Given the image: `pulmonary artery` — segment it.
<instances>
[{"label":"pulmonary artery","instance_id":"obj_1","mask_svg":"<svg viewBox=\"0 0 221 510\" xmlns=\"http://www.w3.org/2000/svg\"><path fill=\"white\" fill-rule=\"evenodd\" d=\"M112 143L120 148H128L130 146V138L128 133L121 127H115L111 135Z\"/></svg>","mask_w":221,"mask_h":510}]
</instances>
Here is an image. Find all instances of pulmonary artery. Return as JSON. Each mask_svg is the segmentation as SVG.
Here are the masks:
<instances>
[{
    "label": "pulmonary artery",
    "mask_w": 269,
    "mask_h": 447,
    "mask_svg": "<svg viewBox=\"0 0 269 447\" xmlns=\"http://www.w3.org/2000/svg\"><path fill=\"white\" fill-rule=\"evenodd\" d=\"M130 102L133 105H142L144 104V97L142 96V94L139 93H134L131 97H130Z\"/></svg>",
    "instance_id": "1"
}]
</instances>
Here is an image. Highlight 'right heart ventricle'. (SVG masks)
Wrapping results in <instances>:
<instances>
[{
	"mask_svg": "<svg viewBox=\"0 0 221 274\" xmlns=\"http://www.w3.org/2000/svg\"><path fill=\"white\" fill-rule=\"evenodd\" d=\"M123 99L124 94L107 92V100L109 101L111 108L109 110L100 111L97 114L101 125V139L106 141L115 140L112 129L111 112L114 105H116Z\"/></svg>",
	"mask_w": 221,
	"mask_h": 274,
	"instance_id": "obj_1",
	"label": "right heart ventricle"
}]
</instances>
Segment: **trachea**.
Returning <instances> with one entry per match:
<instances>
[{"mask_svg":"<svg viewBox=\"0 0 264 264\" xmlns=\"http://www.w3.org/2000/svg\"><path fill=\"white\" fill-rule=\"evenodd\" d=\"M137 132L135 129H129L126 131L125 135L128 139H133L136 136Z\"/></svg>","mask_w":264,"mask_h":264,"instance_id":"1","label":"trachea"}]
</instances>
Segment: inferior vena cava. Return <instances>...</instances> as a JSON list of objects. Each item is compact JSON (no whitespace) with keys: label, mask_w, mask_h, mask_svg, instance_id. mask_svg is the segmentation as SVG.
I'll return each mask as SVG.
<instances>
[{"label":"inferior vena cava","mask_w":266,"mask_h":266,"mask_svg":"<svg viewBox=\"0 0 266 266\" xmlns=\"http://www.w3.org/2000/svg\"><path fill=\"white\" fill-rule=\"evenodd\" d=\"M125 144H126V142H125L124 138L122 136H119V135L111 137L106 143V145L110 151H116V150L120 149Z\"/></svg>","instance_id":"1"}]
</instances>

**ASSIGNMENT:**
Your reply should be an exact copy of every line from the line with "Segment: **trachea**." through the final line of the data, and nothing more.

**ANSWER TO THIS PROBLEM:**
Segment: **trachea**.
Returning <instances> with one entry per match:
<instances>
[{"mask_svg":"<svg viewBox=\"0 0 264 264\" xmlns=\"http://www.w3.org/2000/svg\"><path fill=\"white\" fill-rule=\"evenodd\" d=\"M137 132L135 129H129L126 131L125 135L128 139H133L136 136Z\"/></svg>","mask_w":264,"mask_h":264,"instance_id":"1","label":"trachea"}]
</instances>
Segment: inferior vena cava. Return <instances>...</instances> as a JSON list of objects. Each item is compact JSON (no whitespace) with keys: label, mask_w, mask_h, mask_svg, instance_id. mask_svg is the segmentation as SVG.
I'll return each mask as SVG.
<instances>
[{"label":"inferior vena cava","mask_w":266,"mask_h":266,"mask_svg":"<svg viewBox=\"0 0 266 266\" xmlns=\"http://www.w3.org/2000/svg\"><path fill=\"white\" fill-rule=\"evenodd\" d=\"M125 144H126V142H125L124 138L122 136H119V135L111 137L106 143V145L110 151H116V150L120 149Z\"/></svg>","instance_id":"1"}]
</instances>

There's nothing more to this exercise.